A power must therefore be created that keeps the soul steadfast and gives it a sense of direction. The soul must develop out of itself the ability to renounce the abundance of spiritual influences. It must become able to restrict itself to one option among this abundance of possibilities. This is at once the trial of self control and the experience of it. And self-control is necessary for inspirational knowledge.

If one goes through this trial by water – if one develops self-control – then one’s soul enters into a region of destiny where one not only has no ground beneath one’s feet and must find one’s own direciton by a kind of “swimming”; the soul also enters a place devoid of air. One enters into an utter loneliness and wilderness of soul life.

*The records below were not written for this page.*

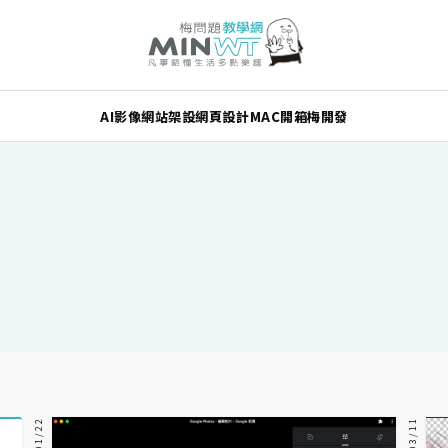
AI
影像
網站架設
網頁設計
MAC
開箱
梅開發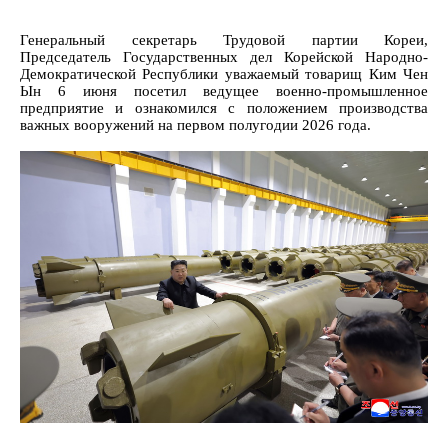
Генеральный секретарь Трудовой партии Кореи,
Председатель Государственных дел Корейской Народно-
Демократической Республики уважаемый товарищ Ким Чен
Ын 6 июня посетил ведущее военно-промышленное
предприятие и ознакомился с положением производства
важных вооружений на первом полугодии 2026 года.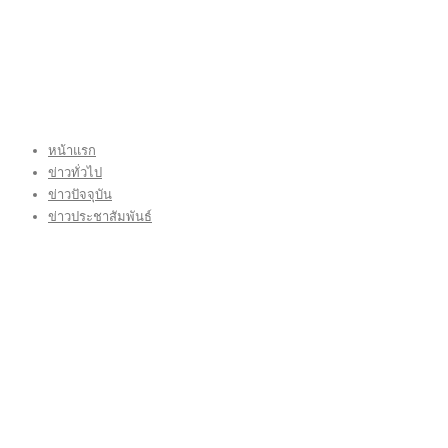
หน้าแรก
ข่าวทั่วไป
ข่าวปัจจุบัน
ข่าวประชาสัมพันธ์
บทบรรณาธิการ THAI TIME
VIDEO CLIP
CONTACT US
กองบรรณาธิการ โทร.062-383-8981
(thaitime3211@hotmail.com)
ติดต่อลงโฆษณาเว็บไซต์ โทร.062-383-8981
(thaitime3211@hotmail.com)
ติดต่อร้องเรียน thaitime3211@hotmail.com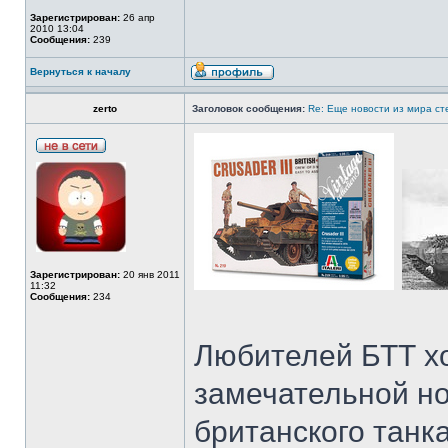
Зарегистрирован:
26 апр
2010 13:04
Сообщения:
239
Вернуться к началу
zerto
Заголовок сообщения:
Re: Еще новости из мира с
Зарегистрирован:
20 янв 2011
11:32
Сообщения:
234
Любителей БТТ х
замечательной но
британского танк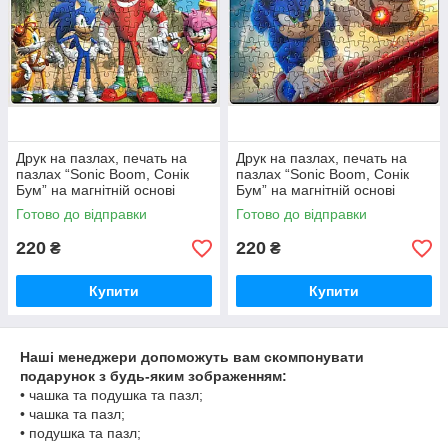
Друк на пазлах, печать на
Друк на пазлах, печать на
пазлах “Sonic Boom, Сонік
пазлах “Sonic Boom, Сонік
Бум” на магнітній основі
Бум” на магнітній основі
290х200мм (А4) 16160
290х200мм (А4) 16180
Готово до відправки
Готово до відправки
220
220
₴
₴
Купити
Купити
Наші менеджери допоможуть вам скомпонувати
подарунок з будь-яким зображенням:
• чашка та подушка та пазл;
• чашка та пазл;
• подушка та пазл;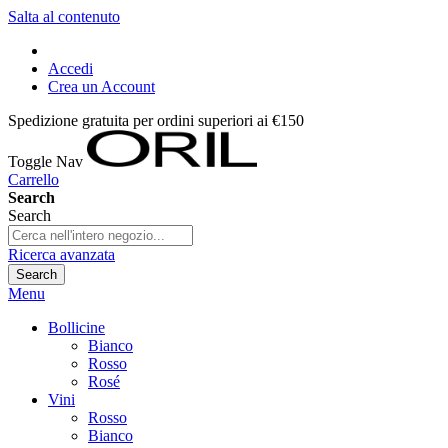
Salta al contenuto
Accedi
Crea un Account
Spedizione gratuita per ordini superiori ai €150
Toggle Nav
Carrello
Search
Search
Ricerca avanzata
Search
Menu
Bollicine
Bianco
Rosso
Rosé
Vini
Rosso
Bianco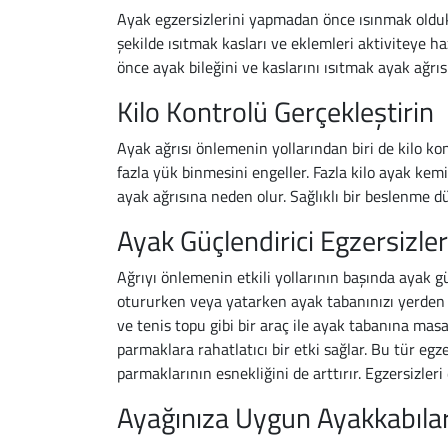
Ayak egzersizlerini yapmadan önce ısınmak olduk
şekilde ısıtmak kasları ve eklemleri aktiviteye h
önce ayak bileğini ve kaslarını ısıtmak ayak ağrı
Kilo Kontrolü Gerçekleştirin
Ayak ağrısı önlemenin yollarından biri de kilo ko
fazla yük binmesini engeller. Fazla kilo ayak kemik
ayak ağrısına neden olur. Sağlıklı bir beslenme dü
Ayak Güçlendirici Egzersizle
Ağrıyı önlemenin etkili yollarının başında ayak g
otururken veya yatarken ayak tabanınızı yerden h
ve tenis topu gibi bir araç ile ayak tabanına ma
parmaklara rahatlatıcı bir etki sağlar. Bu tür egz
parmaklarının esnekliğini de arttırır. Egzersizler
Ayağınıza Uygun Ayakkabılar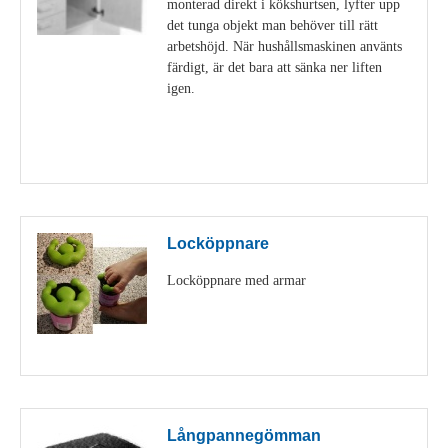
monterad direkt i kökshurtsen, lyfter upp
det tunga objekt man behöver till rätt
arbetshöjd. När hushållsmaskinen använts
färdigt, är det bara att sänka ner liften
igen.
Visa detaljer
Locköppnare
Locköppnare med armar
Visa detaljer
Långpannegömman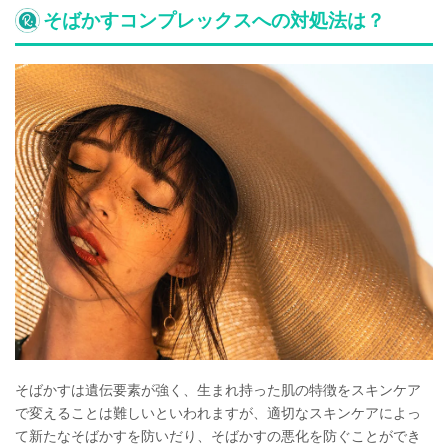
そばかすコンプレックスへの対処法は？
そばかすは遺伝要素が強く、生まれ持った肌の特徴をスキンケア
で変えることは難しいといわれますが、適切なスキンケアによっ
て新たなそばかすを防いだり、そばかすの悪化を防ぐことができ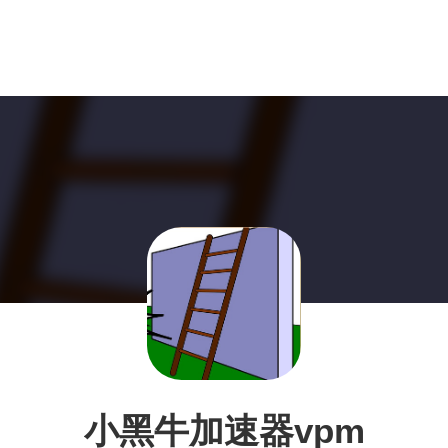
小黑牛加速器vpm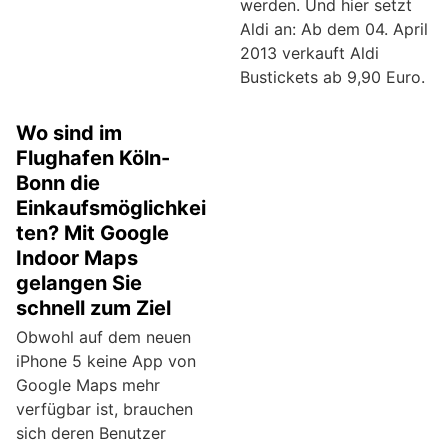
werden. Und hier setzt
Aldi an: Ab dem 04. April
2013 verkauft Aldi
Bustickets ab 9,90 Euro.
Wo sind im
Flughafen Köln-
Bonn die
Einkaufsmöglichkei
ten? Mit Google
Indoor Maps
gelangen Sie
schnell zum Ziel
Obwohl auf dem neuen
iPhone 5 keine App von
Google Maps mehr
verfügbar ist, brauchen
sich deren Benutzer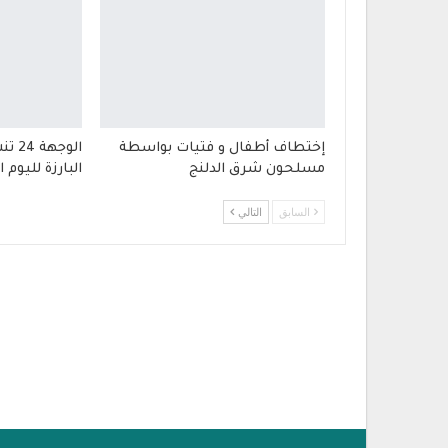
إختطاف أطفال و فتيات بواسطة
الوج
مسلحون شرق الدلنج
البارزة لليوم 
السابق
التالي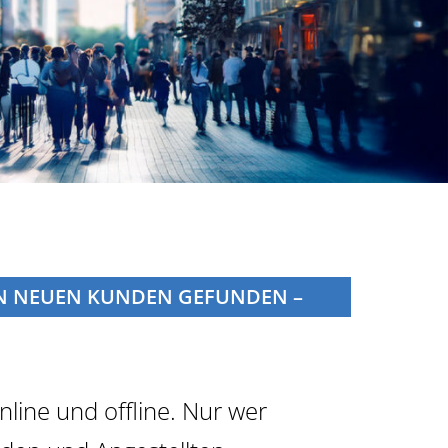
VON NEUEN KUNDEN GEFUNDEN –
nline und offline. Nur wer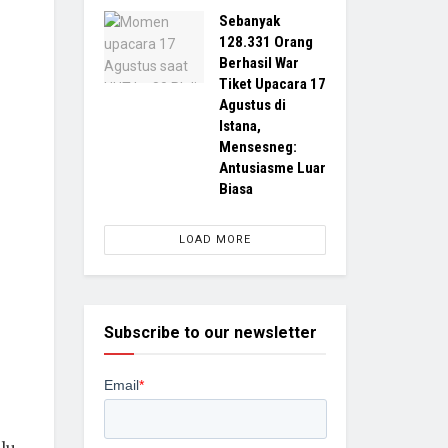
Sebanyak
128.331 Orang
Berhasil War
Tiket Upacara 17
Agustus di
Istana,
Mensesneg:
Antusiasme Luar
Biasa
LOAD MORE
Subscribe to our newsletter
alu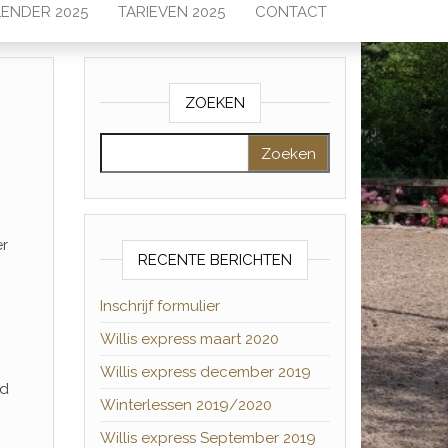
ENDER 2025
TARIEVEN 2025
CONTACT
ZOEKEN
Zoeken naar:
er
RECENTE BERICHTEN
Inschrijf formulier
Willis express maart 2020
Willis express december 2019
jd
Winterlessen 2019/2020
Willis express September 2019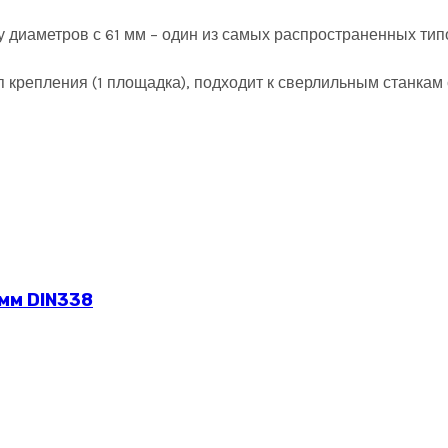
у диаметров с 61 мм – один из самых распространенных тип
тип крепления (1 площадка), подходит к сверлильным станк
 мм DIN338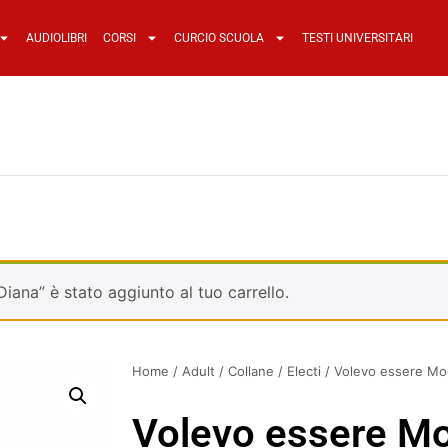
AUDIOLIBRI
CORSI
CURCIO SCUOLA
TESTI UNIVERSITARI
i Diana” è stato aggiunto al tuo carrello.
Home
/
Adult
/
Collane
/
Electi
/ Volevo essere Mo
Volevo essere M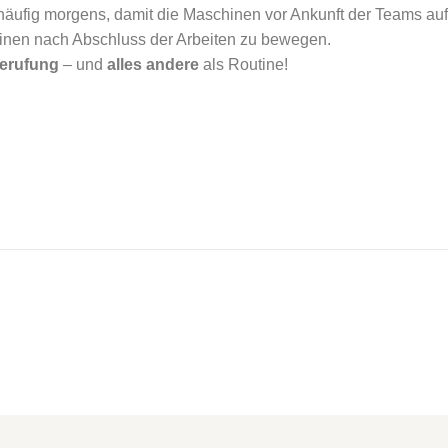
 häufig morgens, damit die Maschinen vor Ankunft der Teams auf
inen nach Abschluss der Arbeiten zu bewegen.
Berufung
– und
alles andere
als Routine!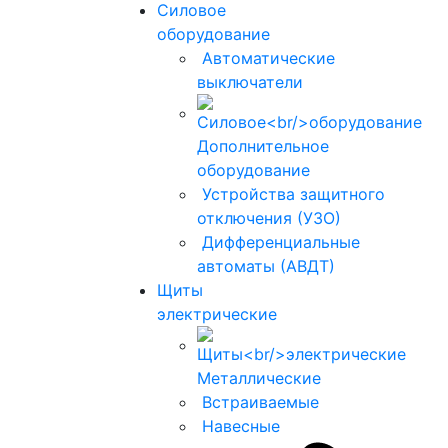
Силовое
оборудование
Автоматические
выключатели
Дополнительное
оборудование
Устройства защитного
отключения (УЗО)
Дифференциальные
автоматы (АВДТ)
Щиты
электрические
Металлические
Встраиваемые
Навесные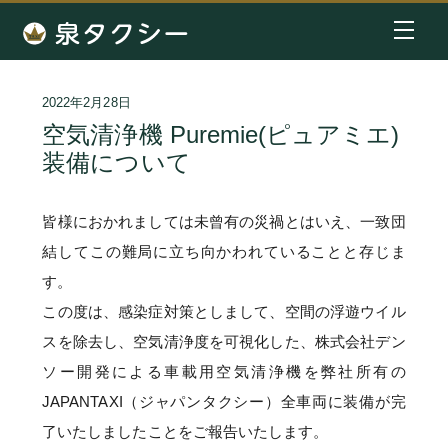
TOP
お知らせ
空気清浄機 Puremie(ピュアミエ)装備につ
2022年2月28日
空気清浄機 Puremie(ピュアミエ)
装備について
皆様におかれましては未曾有の災禍とはいえ、一致団
結してこの難局に立ち向かわれていることと存じま
す。
この度は、感染症対策としまして、空間の浮遊ウイル
スを除去し、空気清浄度を可視化した、株式会社デン
ソー開発による車載用空気清浄機を弊社所有の
JAPANTAXI（ジャパンタクシー）全車両に装備が完
了いたしましたことをご報告いたします。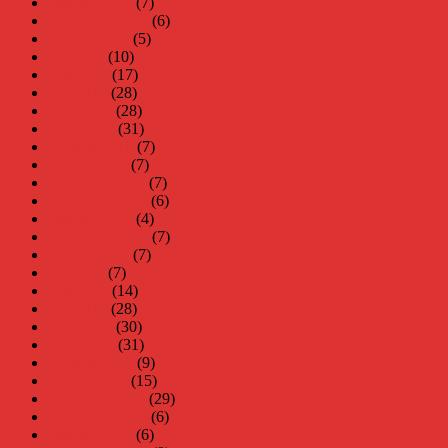
oktober 2018
(7)
september 2018
(6)
augusti 2018
(5)
juli 2018
(10)
juni 2018
(17)
maj 2018
(28)
april 2018
(28)
mars 2018
(31)
februari 2018
(7)
januari 2018
(7)
december 2017
(7)
november 2017
(6)
oktober 2017
(4)
september 2017
(7)
augusti 2017
(7)
juli 2017
(7)
juni 2017
(14)
maj 2017
(28)
april 2017
(30)
mars 2017
(31)
februari 2017
(9)
januari 2017
(15)
december 2016
(29)
november 2016
(6)
oktober 2016
(6)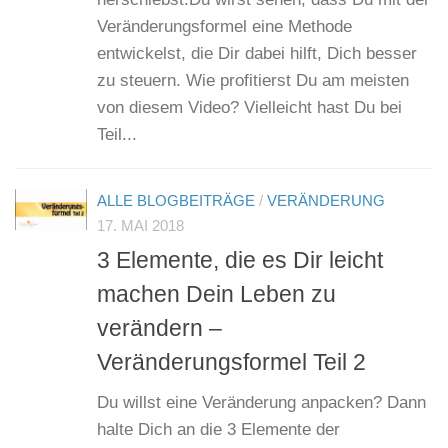
Veränderungsformel eine Methode
entwickelst, die Dir dabei hilft, Dich besser
zu steuern. Wie profitierst Du am meisten
von diesem Video? Vielleicht hast Du bei
Teil...
ALLE BLOGBEITRÄGE
/
VERÄNDERUNG
17. MAI 2018
3 Elemente, die es Dir leicht
machen Dein Leben zu
verändern –
Veränderungsformel Teil 2
Du willst eine Veränderung anpacken? Dann
halte Dich an die 3 Elemente der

The impulses of thinking, feeling and willing cease. One’s soul is like a sailing ship standing with sagging sails in windless weather. It enters into a condition in which all experiences cease. There is no basis upon which to sense, to feel, or to will. The soul is in complete loneliness. Now the soul must find the presence of the spirit out of its own power.

Without surrendering to passivity, it must find the strength for an impulse-to-action within itself. The soul’s awakening at the moment of falling asleep – awakening itself through the strength of its own inner being, through the power of the I itself, without any motive for staying awake – is presence of spirit (presence of mind). The soul is spiritually present when it is silent.

These first three trials – these first three experiences – represent the human ascent into the spiritual world.